Когда я положил его на крест, то перед тем, как вбивать гвозди, попросил по обычаю прощенья. Не знаю отчего, но мне было больно предавать его смерти. И тогда он взглянул на меня добрыми, испуганными глазами — глазами не преступника, но просто несчастного человека. «Я прощаю тебе, брат мой», — сказал он мне своим тихим голосом. И один из стоявших вблизи утверждал, будто клеймо палача исчезло со лба моего, когда он это говорил, хоть сам я этому не верю.
Я не знаю, для чего он так меня назвал! Но из-за этого одного я тогда словно распинал родного брата. Ни с кем из тех, кто прошел через мои руки, не было мне так тяжело. Когда делаешь то, что делаю я, поневоле приходится время от времени взглядывать на жертву, и он — нет, он не походил ни на одну из прежних моих жертв.
Мне не забыть его глаза, когда он на меня посмотрел! Когда он сказал те слова!
Я так хорошо это помню! Я, сохранивший в себе все голоса и всю пролитую кровь — все, что вами давно забыто!
Отчего я должен страдать! Отчего я должен нести на себе все — ради вас! Отчего я должен брать на себя ваши грехи!

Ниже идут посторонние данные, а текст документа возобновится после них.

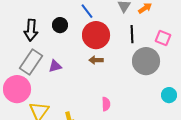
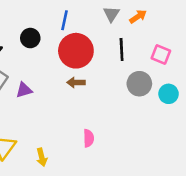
blue line: (87, 11) -> (65, 20), turned 49
gray circle: (146, 61) -> (139, 84), size x0.7
cyan circle: (169, 95) -> (169, 94), moved

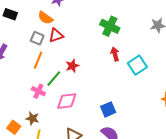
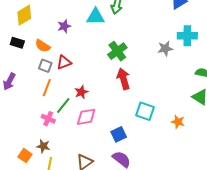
orange semicircle: (45, 18) -> (43, 46), moved
green cross: (110, 26) -> (117, 51), turned 30
red arrow: (115, 54) -> (123, 79), size x1.5
cyan square: (137, 65) -> (145, 111), moved, turned -36
pink diamond: (67, 101) -> (86, 117), moved

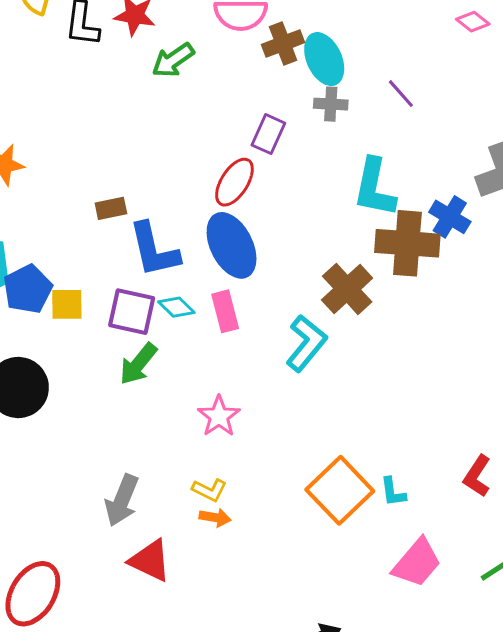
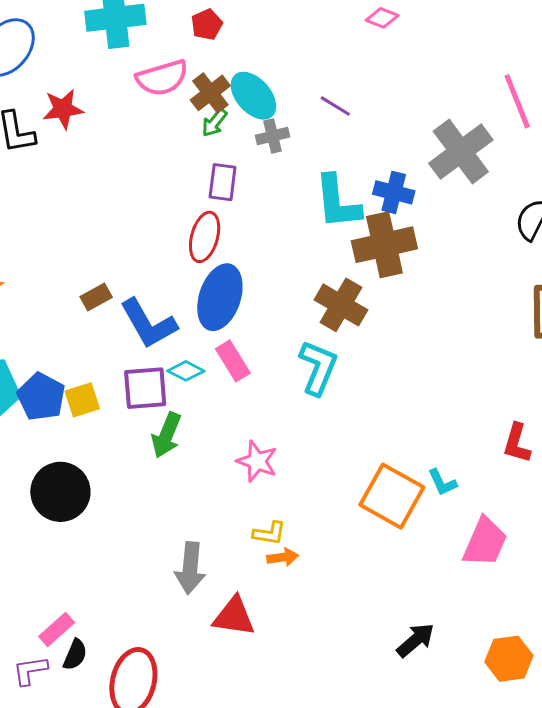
green arrow: (173, 60) -> (214, 123), moved, size x0.7
blue cross: (450, 217) -> (394, 192), moved
blue ellipse: (232, 245) -> (220, 297), turned 62

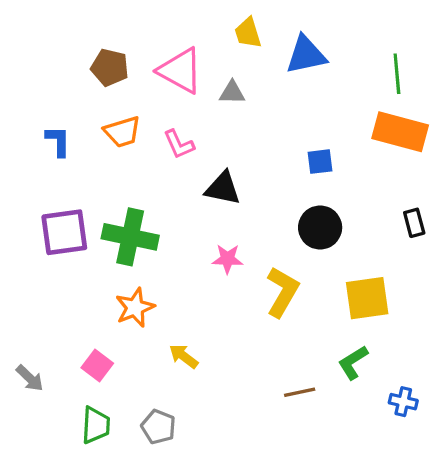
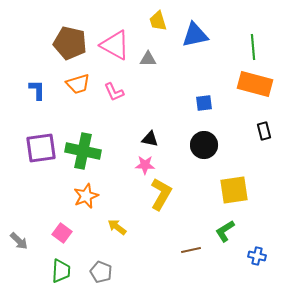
brown pentagon: (110, 67) -> (70, 43), size x1.4
black triangle: (223, 188) -> (150, 139), moved, size x0.7
black rectangle: (414, 223) -> (264, 131), moved
yellow L-shape: (282, 292) -> (161, 194), moved

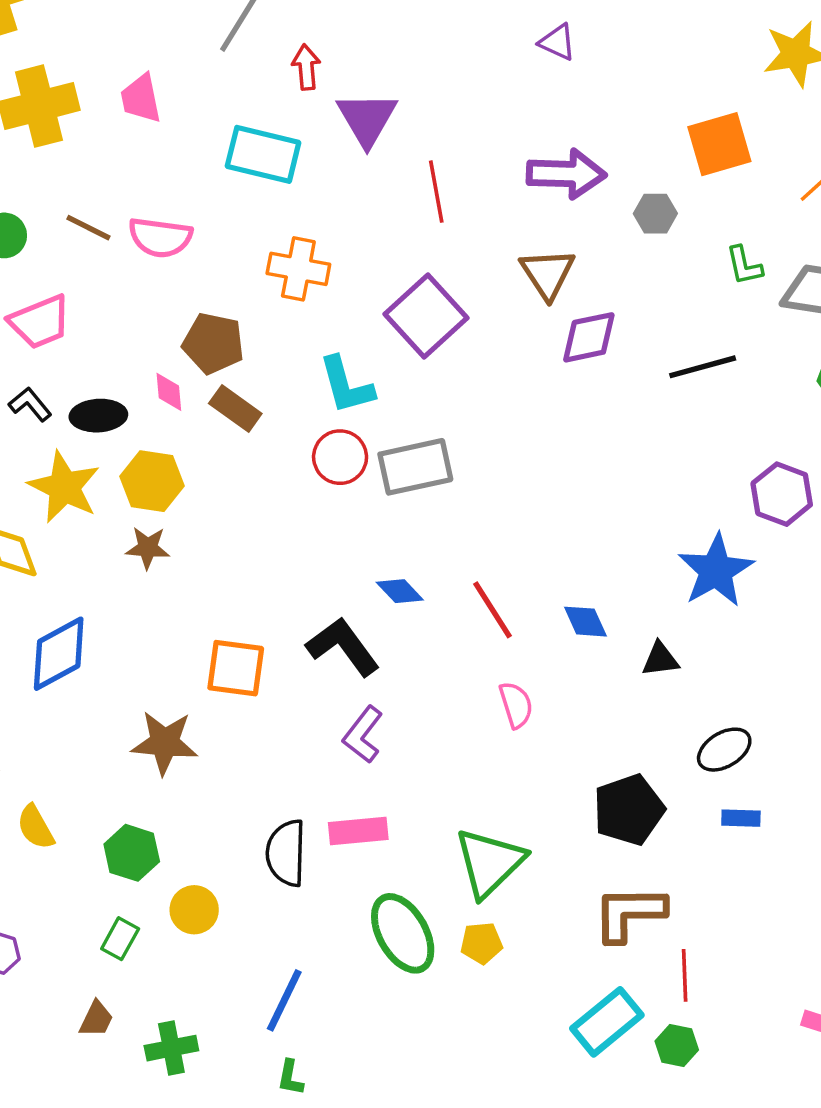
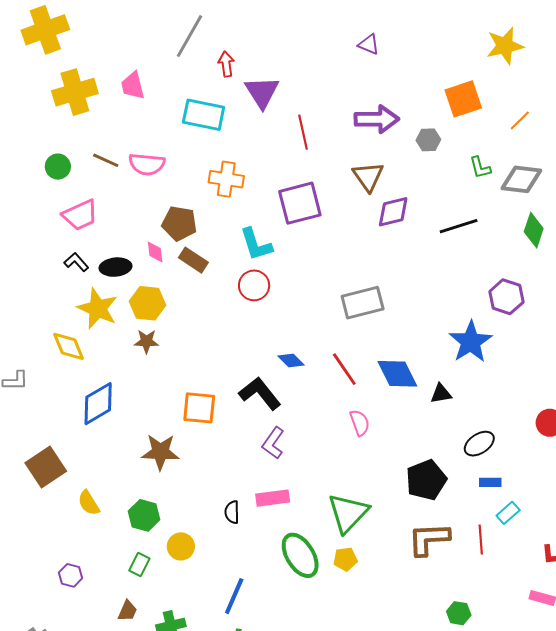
purple square: (426, 316) -> (300, 203), turned 30
gray rectangle: (415, 467) -> (363, 303), moved
blue diamond: (585, 622) -> (397, 374), size x1.6
black semicircle: (286, 853) -> (232, 512), size x0.6
red line: (685, 975) -> (481, 540), moved
cyan rectangle: (607, 1022) -> (508, 513), moved, size x0.6

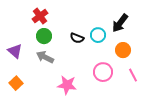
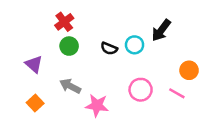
orange circle: (123, 50) -> (189, 70), moved
gray arrow: (45, 57) -> (70, 86), moved
pink line: (133, 75) -> (177, 93), turned -32

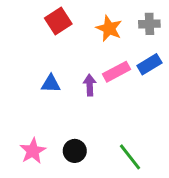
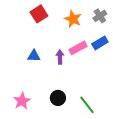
gray cross: (149, 24) -> (100, 16), turned -32
black circle: (75, 151) -> (58, 98), moved

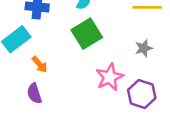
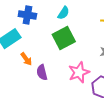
purple semicircle: (34, 93) -> (42, 72), moved

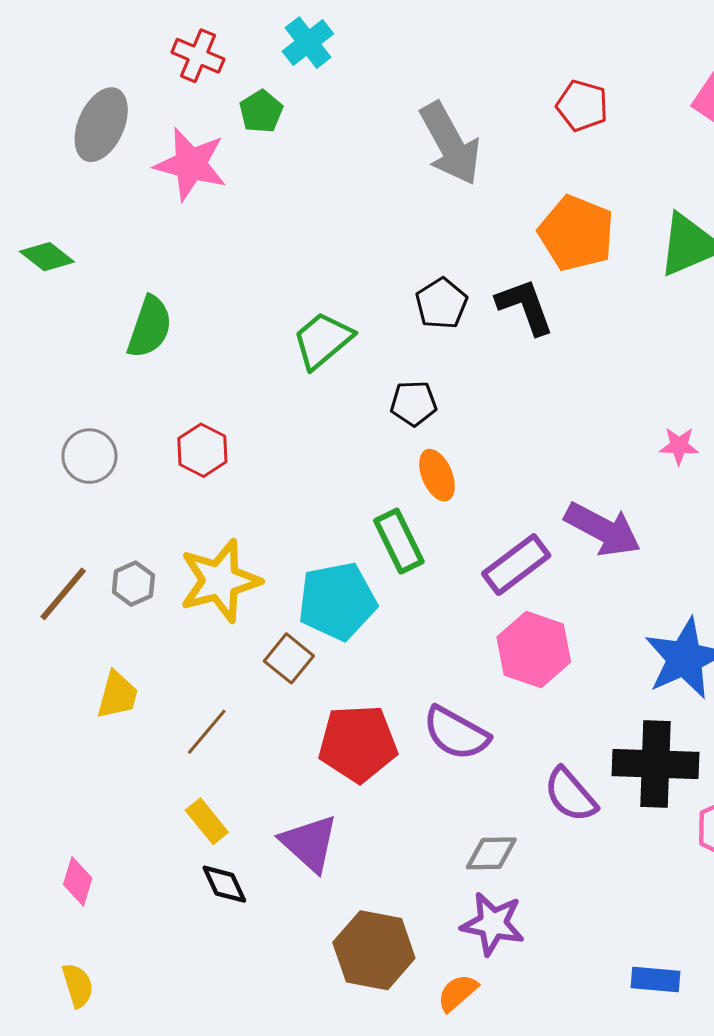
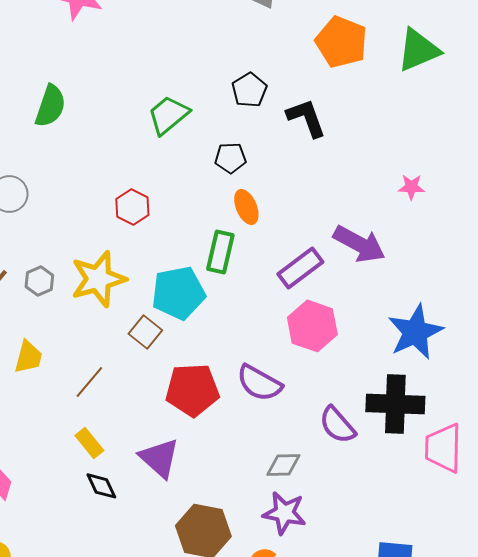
black L-shape: (525, 306) -> (306, 118), moved
red hexagon: (202, 450) -> (132, 207), moved
green rectangle: (399, 541) -> (220, 252), turned 39

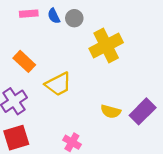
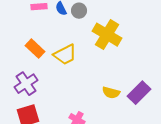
yellow cross: (106, 45) -> (107, 35), turned -32
yellow trapezoid: (58, 84) -> (65, 55), moved

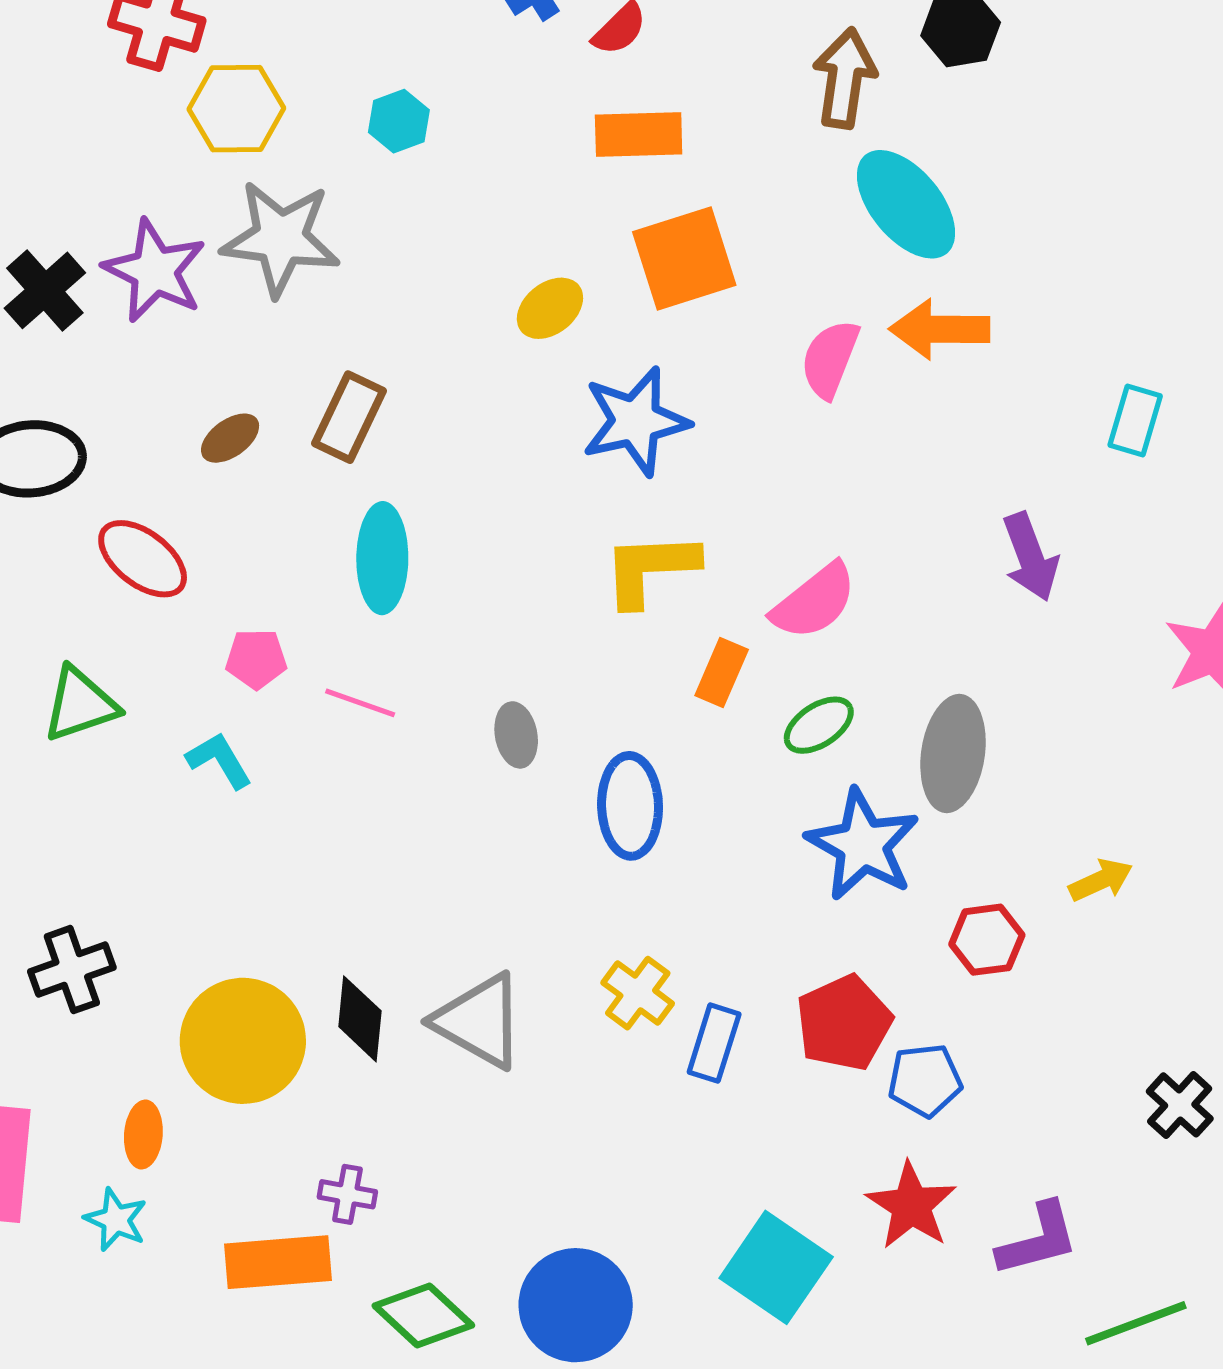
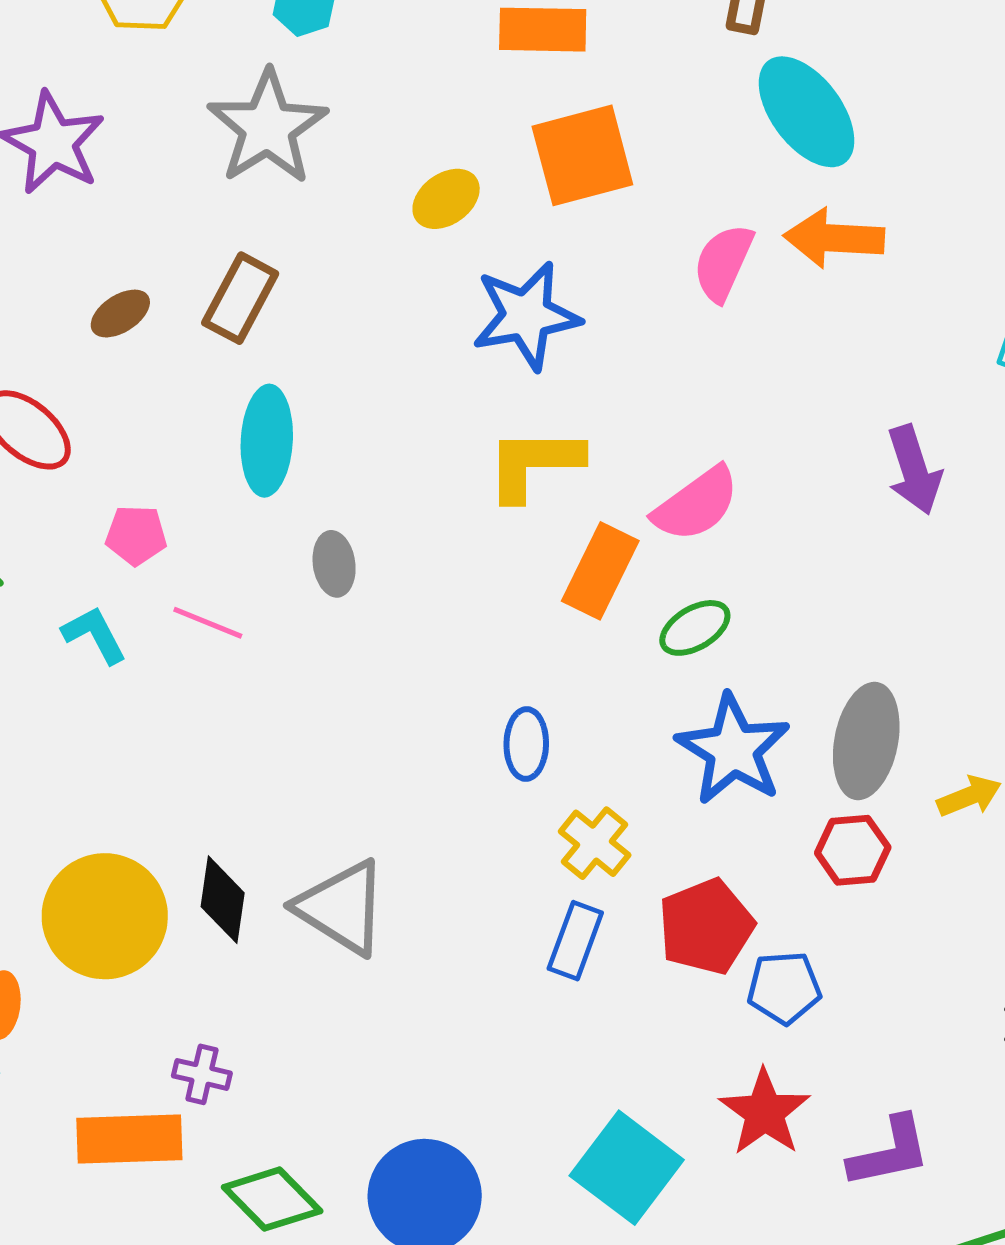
gray star: (281, 238) -> (268, 127), moved, turned 30
orange rectangle: (722, 673) -> (600, 571), size x1.4
pink line: (360, 703) -> (208, 623), moved
gray ellipse: (516, 735) -> (334, 564), moved
gray ellipse: (953, 754) -> (866, 741), moved
blue ellipse: (630, 806) -> (526, 744), moved, size x0.7
yellow cross: (638, 993) -> (595, 843), moved

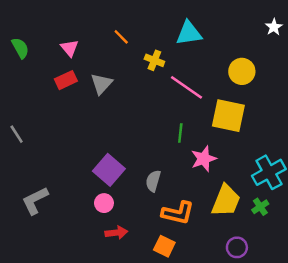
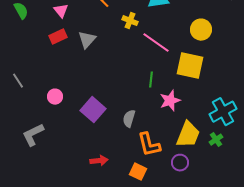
pink circle: (104, 203) -> (55, 97), moved
orange L-shape: (178, 213) -> (149, 145), turned 64
purple circle: (237, 247) -> (180, 163), moved

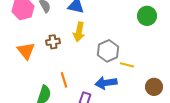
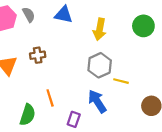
yellow arrow: (79, 32) -> (100, 29), moved
blue arrow: (106, 83) -> (97, 101), turned 65

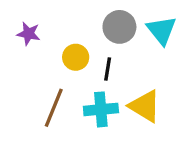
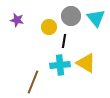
yellow circle: (76, 57) -> (49, 27), moved
brown line: (54, 108) -> (33, 82), moved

Мне ведь и плетьми пришлось его сечь на темничном дворе, как будто он и без этого не умер бы, — тело его у меня под руками было израненное и вспухшее. И так мне сделалось все постыло, что я едва смог поднять его крест.
Люди же возрадовались, когда я его поднял. Они кричали и ликовали, увидев, что он наконец распят. Я не запомню такой радости на лобном месте, какая была, когда я распял его! И они насмехались над ним, и глумились, и изрыгали хулу на несчастного, пеняя ему, что он возомнил себя их мессией, их Христом, — и что они там еще про него говорили… Они плевали в него, смеясь над его страданьем. Он зажмурил глаза, чтобы не видеть людей в ту минуту, когда он спасал их. И, быть может, старался думать о том, что все же он царь их и божий помазанник. Терновый венец, ими сплетенный, смешно свесился набок на его окровавленной голове. Мне стало тошно смотреть, и я отвернулся.
Но прежде, чем он испустил дух, сделалась тьма по всей земле, и я слышал, как он громким голосом возопил:
— Боже мой, боже мой, для чего ты меня оставил!
И тогда мне стало совсем невмочь видеть это все. Вскоре затем он умер, что было благо. И мы тотчас сняли его, ибо наступала суббота и нельзя было оставить его висеть на кресте.